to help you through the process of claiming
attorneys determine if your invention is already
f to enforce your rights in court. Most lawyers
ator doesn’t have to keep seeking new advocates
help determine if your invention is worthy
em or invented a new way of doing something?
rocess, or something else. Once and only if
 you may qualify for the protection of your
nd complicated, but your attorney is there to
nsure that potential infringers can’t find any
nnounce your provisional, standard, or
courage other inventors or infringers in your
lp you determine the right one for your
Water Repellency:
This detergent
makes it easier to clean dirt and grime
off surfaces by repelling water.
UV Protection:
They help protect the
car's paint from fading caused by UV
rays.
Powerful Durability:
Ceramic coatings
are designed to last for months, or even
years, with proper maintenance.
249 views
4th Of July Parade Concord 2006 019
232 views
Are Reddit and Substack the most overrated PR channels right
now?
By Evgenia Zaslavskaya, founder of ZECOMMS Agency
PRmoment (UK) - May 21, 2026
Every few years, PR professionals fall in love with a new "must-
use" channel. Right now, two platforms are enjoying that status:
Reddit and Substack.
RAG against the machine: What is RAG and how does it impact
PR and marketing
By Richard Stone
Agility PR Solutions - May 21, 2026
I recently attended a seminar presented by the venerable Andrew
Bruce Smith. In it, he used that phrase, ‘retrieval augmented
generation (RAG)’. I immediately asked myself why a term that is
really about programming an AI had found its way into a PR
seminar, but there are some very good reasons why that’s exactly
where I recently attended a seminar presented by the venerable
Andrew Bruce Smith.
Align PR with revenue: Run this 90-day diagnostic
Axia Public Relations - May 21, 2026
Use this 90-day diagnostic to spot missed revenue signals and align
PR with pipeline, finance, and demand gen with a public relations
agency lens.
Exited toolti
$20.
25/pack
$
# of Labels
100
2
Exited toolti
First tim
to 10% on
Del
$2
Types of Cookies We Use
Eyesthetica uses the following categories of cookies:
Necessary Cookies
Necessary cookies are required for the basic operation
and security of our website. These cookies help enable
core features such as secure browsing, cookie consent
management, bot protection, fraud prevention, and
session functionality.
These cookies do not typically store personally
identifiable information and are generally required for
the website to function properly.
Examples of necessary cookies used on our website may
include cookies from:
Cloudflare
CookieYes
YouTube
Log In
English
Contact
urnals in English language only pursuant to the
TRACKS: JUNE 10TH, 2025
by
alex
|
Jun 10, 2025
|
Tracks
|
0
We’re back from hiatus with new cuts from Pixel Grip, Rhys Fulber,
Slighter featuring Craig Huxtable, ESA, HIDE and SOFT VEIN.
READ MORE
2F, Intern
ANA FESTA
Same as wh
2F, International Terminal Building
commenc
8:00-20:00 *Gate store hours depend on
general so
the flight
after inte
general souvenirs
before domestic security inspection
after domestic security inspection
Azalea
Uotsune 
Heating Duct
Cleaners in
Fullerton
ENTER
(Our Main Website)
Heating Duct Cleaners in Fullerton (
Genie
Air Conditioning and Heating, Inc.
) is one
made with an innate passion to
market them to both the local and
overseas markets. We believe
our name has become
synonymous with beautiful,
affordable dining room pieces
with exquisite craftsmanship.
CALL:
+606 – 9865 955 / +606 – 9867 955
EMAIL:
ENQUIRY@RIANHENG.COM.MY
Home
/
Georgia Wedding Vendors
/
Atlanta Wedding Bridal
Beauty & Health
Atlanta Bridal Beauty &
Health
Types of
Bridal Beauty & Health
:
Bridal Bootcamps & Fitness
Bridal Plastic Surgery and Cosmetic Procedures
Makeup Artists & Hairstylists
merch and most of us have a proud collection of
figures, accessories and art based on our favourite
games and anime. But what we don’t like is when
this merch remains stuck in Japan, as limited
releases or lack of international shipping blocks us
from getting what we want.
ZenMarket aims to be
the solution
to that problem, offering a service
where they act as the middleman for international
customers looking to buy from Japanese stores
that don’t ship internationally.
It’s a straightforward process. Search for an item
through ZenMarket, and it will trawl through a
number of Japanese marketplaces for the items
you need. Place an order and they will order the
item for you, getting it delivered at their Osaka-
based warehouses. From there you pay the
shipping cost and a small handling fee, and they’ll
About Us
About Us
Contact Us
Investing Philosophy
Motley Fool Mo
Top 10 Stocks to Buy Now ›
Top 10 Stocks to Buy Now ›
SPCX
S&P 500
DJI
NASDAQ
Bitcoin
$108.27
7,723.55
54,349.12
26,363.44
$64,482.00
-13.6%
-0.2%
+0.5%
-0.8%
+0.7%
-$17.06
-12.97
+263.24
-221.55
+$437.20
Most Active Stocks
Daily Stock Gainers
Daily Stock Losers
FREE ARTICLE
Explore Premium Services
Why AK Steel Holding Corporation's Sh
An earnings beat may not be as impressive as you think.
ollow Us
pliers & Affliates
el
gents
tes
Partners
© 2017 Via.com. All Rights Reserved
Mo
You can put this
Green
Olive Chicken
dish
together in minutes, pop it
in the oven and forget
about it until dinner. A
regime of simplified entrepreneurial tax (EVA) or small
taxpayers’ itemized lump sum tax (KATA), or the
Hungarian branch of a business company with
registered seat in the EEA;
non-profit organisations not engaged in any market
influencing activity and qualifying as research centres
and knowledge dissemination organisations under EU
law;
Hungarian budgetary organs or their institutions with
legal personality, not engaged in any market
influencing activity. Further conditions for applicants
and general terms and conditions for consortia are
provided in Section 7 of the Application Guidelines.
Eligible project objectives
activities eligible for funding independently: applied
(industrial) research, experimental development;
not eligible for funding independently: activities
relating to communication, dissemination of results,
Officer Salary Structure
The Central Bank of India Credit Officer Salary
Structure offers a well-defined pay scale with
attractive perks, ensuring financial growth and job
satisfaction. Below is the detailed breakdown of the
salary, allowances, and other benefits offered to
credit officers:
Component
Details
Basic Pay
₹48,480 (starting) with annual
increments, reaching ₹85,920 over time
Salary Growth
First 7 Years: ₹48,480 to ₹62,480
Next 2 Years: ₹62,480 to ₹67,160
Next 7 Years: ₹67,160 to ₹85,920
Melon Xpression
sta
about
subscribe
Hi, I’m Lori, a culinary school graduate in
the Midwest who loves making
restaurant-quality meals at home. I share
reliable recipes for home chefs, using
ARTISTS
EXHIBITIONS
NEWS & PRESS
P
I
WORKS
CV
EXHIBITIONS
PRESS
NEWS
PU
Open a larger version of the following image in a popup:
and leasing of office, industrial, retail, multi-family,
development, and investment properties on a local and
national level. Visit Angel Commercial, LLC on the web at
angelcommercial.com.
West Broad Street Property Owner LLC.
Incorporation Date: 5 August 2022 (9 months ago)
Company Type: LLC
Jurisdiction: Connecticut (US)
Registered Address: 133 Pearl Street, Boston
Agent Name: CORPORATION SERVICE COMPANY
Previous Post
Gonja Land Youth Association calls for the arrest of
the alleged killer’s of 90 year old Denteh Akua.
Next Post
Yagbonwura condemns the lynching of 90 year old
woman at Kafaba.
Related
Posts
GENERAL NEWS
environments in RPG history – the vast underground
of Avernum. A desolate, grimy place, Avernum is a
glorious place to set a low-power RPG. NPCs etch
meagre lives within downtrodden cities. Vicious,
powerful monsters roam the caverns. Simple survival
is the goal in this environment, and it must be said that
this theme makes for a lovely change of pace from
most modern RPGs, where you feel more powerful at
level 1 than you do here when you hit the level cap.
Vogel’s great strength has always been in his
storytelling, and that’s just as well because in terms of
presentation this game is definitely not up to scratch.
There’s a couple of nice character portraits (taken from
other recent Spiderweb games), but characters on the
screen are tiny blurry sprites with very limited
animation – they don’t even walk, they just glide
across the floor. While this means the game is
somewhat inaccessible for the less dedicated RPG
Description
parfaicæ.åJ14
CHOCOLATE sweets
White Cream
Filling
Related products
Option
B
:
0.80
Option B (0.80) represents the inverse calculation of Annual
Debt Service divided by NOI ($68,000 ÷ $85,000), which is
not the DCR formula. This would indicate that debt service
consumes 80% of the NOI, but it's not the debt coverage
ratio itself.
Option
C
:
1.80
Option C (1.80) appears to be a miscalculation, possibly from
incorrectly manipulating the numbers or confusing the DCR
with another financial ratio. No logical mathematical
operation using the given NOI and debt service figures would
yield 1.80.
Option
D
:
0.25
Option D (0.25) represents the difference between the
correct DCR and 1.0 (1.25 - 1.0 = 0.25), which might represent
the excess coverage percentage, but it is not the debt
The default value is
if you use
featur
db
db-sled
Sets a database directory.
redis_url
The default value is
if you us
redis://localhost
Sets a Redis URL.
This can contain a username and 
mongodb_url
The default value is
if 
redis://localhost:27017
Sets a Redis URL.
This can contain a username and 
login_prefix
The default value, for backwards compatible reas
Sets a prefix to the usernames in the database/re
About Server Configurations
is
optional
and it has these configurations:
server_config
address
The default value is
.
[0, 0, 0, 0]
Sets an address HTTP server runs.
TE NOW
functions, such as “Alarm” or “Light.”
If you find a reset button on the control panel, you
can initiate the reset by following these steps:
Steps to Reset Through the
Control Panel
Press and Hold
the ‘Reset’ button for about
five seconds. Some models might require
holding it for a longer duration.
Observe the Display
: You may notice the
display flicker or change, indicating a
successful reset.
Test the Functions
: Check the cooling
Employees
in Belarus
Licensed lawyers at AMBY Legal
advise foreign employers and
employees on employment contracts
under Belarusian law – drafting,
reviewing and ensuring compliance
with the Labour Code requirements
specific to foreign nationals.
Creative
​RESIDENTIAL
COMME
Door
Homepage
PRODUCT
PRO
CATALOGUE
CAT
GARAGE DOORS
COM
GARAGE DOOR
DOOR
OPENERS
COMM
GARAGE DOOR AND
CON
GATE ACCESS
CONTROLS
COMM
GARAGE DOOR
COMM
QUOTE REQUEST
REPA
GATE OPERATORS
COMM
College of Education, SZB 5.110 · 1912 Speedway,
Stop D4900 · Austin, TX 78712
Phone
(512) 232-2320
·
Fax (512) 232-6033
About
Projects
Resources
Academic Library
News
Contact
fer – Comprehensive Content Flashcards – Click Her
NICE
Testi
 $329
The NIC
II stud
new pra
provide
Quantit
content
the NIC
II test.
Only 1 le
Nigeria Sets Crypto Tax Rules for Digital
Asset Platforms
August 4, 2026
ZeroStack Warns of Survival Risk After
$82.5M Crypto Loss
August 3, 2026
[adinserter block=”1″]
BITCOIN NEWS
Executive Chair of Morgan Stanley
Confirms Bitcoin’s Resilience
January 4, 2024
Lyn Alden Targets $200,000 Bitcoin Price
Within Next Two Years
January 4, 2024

+===+

Where in the listing does the string "lawyers" appear? Copy every line that has it.

f to enforce your rights in court. Most lawyers
Licensed lawyers at AMBY Legal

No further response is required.